# vampire lord build, would you ever use it?



## Gharof von Carstein (May 19, 2008)

i was thinking of playing VC kinda different than i normally do by going for a weird new option like this:

Vampire lord 
-red fury
-avatar of death(hand weapon+shield)
-infinite hatred
-Frostblade
--zombie dragon mount
= 660p

its a shitload of points but he causes terror, has a 3+ AS and when he hits he kills stuff outright... infi hatred makes this easier. red fury makes sure that he gets even more attacks. think of the slaughter vs multiwound models (daemons, ogres, monsters) i do however think he is just viable in 3k and not as your general. so would you ever think of using something like this?


----------



## squeek (Jun 8, 2008)

In a big game sure, but like you say even at 3k he is not a good choice for a general.
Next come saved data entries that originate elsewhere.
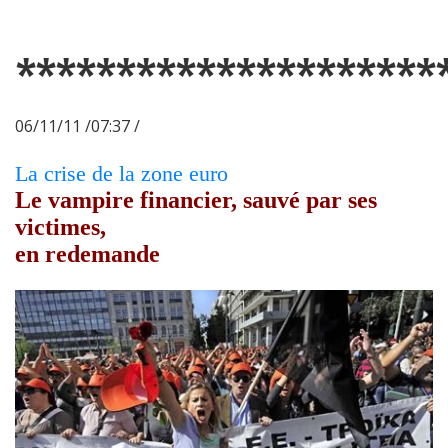
*********************
06/11/11 /07:37 /
La crise de la zone euro
Le vampire financier, sauvé par ses
victimes,
en redemande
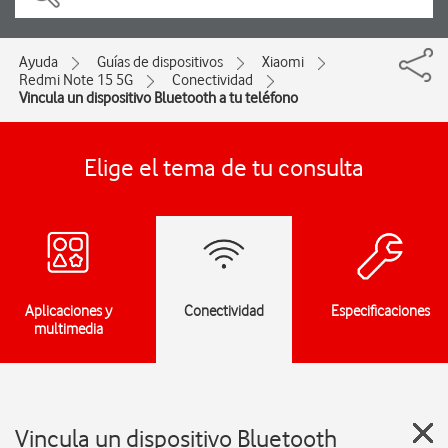
Ayuda
Guías de dispositivos
Xiaomi
Redmi Note 15 5G
Conectividad
Vincula un dispositivo Bluetooth a tu teléfono
Elige el tema de tu consulta
Aplicaciones y
Conectividad
Especificaciones
multimedia
Vincula un dispositivo Bluetooth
As a roving beatstick on the other hand, I can see he would be very effective. I think he is very specific to certain opponents though, you wouldn't want to take him against anything with lots of shooting, nor would you want to waste him against an army without any juicy targets.


----------



## neilbatte (Jan 2, 2008)

To be honest he's pretty much the same as any armys flying death machines he can be useful but its not worth making him the general so 3000+ points is a minimum.
Its the same as taking an orc on wyvern with shagga's sword. 
Yes it will probably kill a fair amount of stuff unless its tarpitted or shot to death or even cannon sniped but it is just as likely to take a cannon to the face in the first turn so I'd much rather have a character in a unit nice and safe and use it to its best potential than risk a shed load of points that its unlikely to claw back without some real good fortune.


----------



## Pertoleum (Jul 18, 2008)

idk personally he needs a ward save if hes gonna be the general, Wrist bands of black gold maybe?, would keep him safe from shooting and magic?


----------